Opinion: Guest commentary: Transgender people need our support and compassion amid growing intolerance

We need to acknowledge the science and recognize that transgender individuals cause harm to no one and have the right to be left in peace to find joy.
March 31 was International Transgender Day of Visibility, a day dedicated to recognizing the accomplishments of transgender and nonbinary people and raising awareness of the need for trans justice and further education.
In the news recently has been discussion about the Nashville school shooter allegedly being transgender. First, let’s remember that nearly all the mass shootings in this country have been carried out by cisgender males.

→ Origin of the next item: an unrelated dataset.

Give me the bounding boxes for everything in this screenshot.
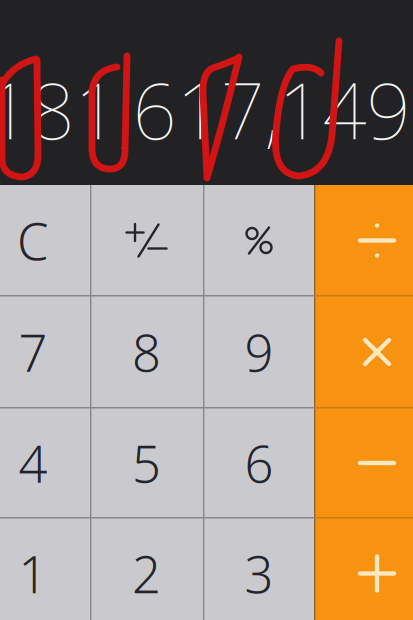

The national nonprofit YMCA says that its mission is putting “Christian principles into practice,” and recent months have stirred a debate over how the Cameron Family YMCA in Santee is doing that. Below, read the perspectives of a transgender woman whose legal use of the locker room at the YMCA in Santee drew criticism and support, and three pastors with different views share their perspectives about gender identity and the divine.
This Nashville case has no bearing on the fact that compassion and understanding are what’s needed for transgender individuals — not bullying, intolerance or hate, which can easily lead to self-loathing and acts of desperation.
At a recent informative presentation in Mission Valley by Kathie Moehlig, executive director and founder of the San Diego-based TransFamily Support Services and a leading professional on supporting transgender and nonbinary youth, Moehlig asked the audience, made up mostly of K-12 educators, how many of us were left-handed and when we chose to be left-handed.
One person missed the point and said it was in kindergarten. But it was obviously a trick question: No one “decides” or “chooses” to be left-handed, even though it’s a right-handed world.
Moehlig, who uses the pronouns she/her/hers, said the analogy to being trans is similar.
“We don’t decide to be transgender just like we don’t decide to be left-handed,” she said.
Who would choose this, she asked rhetorically, with all the anti-trans hate seen on a daily basis?
The presentation on supporting trans and nonbinary students, one of many sponsored by the San Diego County Office of Education’s Equity Conference in January, was well-attended and sought to provide educators with tools needed to help transgender youth at a pivotal time in their lives.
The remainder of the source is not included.